Kim Byungjai, Kwon Kinam, Oh Changheun, Park Hyunwook
Department of Electrical Engineering, Korea Advanced Institute of Science and Technology (KAIST), Guseong-dong, Yuseong-gu, Daejeon, Republic of Korea.
Samsung Electronics, Maetan-dong, Yeongtong-gu, Suwon-si, Gyeonggi-do, Republic of Korea.
Med Phys. 2021 Nov;48(11):7346-7359. doi: 10.1002/mp.15269. Epub 2021 Oct 26.
Anomaly detection in magnetic resonance imaging (MRI) is to distinguish the relevant biomarkers of diseases from those of normal tissues. In this paper, an unsupervised algorithm is proposed for pixel-level anomaly detection in multicontrast MRI.

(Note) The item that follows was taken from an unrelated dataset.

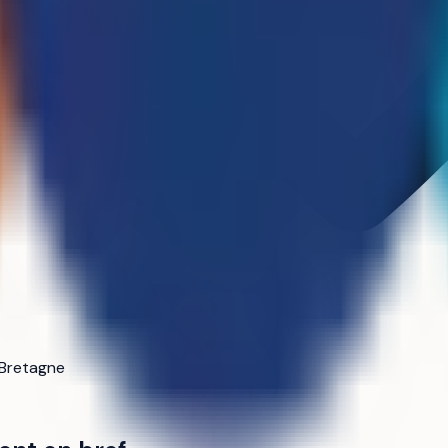
 Bretagne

A deep neural network is developed, which uses only normal MR images as training data. The network has the two stages of feature generation and density estimation. For feature generation, relevant features are extracted from multicontrast MR images by performing contrast translation and dimension reduction. For density estimation, the distributions of the extracted features are estimated by using Gaussian mixture model (GMM). The two processes are trained to estimate normative distributions well presenting large normal datasets. In test phases, the proposed method can detect anomalies by measuring log-likelihood that a test sample belongs to the estimated normative distributions.

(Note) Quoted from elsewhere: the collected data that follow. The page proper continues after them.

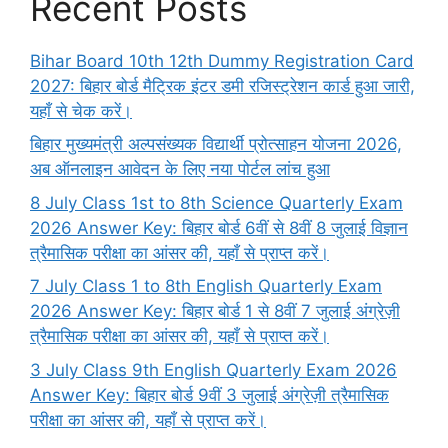
Recent Posts
Bihar Board 10th 12th Dummy Registration Card
2027: बिहार बोर्ड मैट्रिक इंटर डमी रजिस्ट्रेशन कार्ड हुआ जारी,
यहाँ से चेक करें।
बिहार मुख्यमंत्री अल्पसंख्यक विद्यार्थी प्रोत्साहन योजना 2026,
अब ऑनलाइन आवेदन के लिए नया पोर्टल लांच हुआ
8 July Class 1st to 8th Science Quarterly Exam
2026 Answer Key: बिहार बोर्ड 6वीं से 8वीं 8 जुलाई विज्ञान
त्रैमासिक परीक्षा का आंसर की, यहाँ से प्राप्त करें।
7 July Class 1 to 8th English Quarterly Exam
2026 Answer Key: बिहार बोर्ड 1 से 8वीं 7 जुलाई अंग्रेज़ी
त्रैमासिक परीक्षा का आंसर की, यहाँ से प्राप्त करें।
3 July Class 9th English Quarterly Exam 2026
Answer Key: बिहार बोर्ड 9वीं 3 जुलाई अंग्रेज़ी त्रैमासिक
परीक्षा का आंसर की, यहाँ से प्राप्त करें।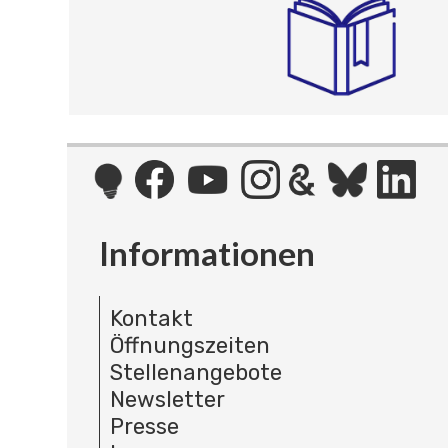
Informationen
Kontakt
Öffnungszeiten
Stellenangebote
Newsletter
Presse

The proposed method and its variants were applied to detect glioblastoma and ischemic stroke lesion. Comparison studies with six previous anomaly detection algorithms demonstrated that the proposed method achieved relevant improvements in quantitative and qualitative evaluations. Ablation studies by removing each module from the proposed framework validated the effectiveness of each proposed module.

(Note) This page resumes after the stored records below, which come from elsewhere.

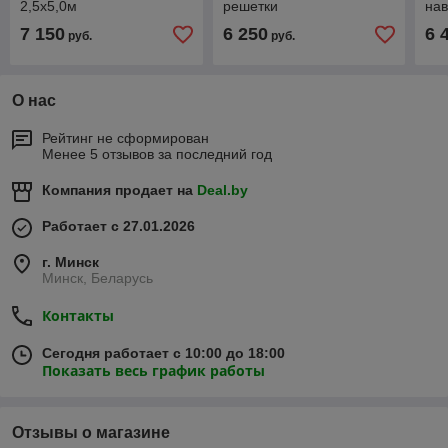
2,5х5,0м
решетки
нав
7 150
6 250
6 
руб.
руб.
О нас
Рейтинг не сформирован
Менее 5 отзывов за последний год
Компания продает на
Deal.by
Работает с 27.01.2026
г. Минск
Минск, Беларусь
Контакты
Сегодня работает с 10:00 до 18:00
Показать весь график работы
Отзывы о магазине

The proposed deep learning framework is an effective tool to detect anomalies in multicontrast MRI. The unsupervised approaches would have great potentials in detecting various lesions where annotated lesion data collection is limited.
磁共振成像(MRI)中的异常检测旨在区分疾病的相关生物标志物与正常组织的生物标志物。本文提出了一种用于多对比度MRI中像素级异常检测的无监督算法。
开发了一种深度神经网络,该网络仅使用正常MR图像作为训练数据。该网络具有特征生成和密度估计两个阶段。对于特征生成,通过执行对比度转换和降维从多对比度MR图像中提取相关特征。对于密度估计,使用高斯混合模型(GMM)估计提取特征的分布。对这两个过程进行训练,以很好地估计呈现大量正常数据集的规范分布。在测试阶段,所提出的方法可以通过测量测试样本属于估计的规范分布的对数似然性来检测异常。
将所提出的方法及其变体应用于检测胶质母细胞瘤和缺血性中风病变。与之前六种异常检测算法的比较研究表明,所提出的方法在定量和定性评估方面取得了相关改进。通过从所提出的框架中移除每个模块进行的消融研究验证了每个所提出模块的有效性。
所提出的深度学习框架是检测多对比度MRI中异常的有效工具。无监督方法在检测注释病变数据收集有限的各种病变方面具有巨大潜力。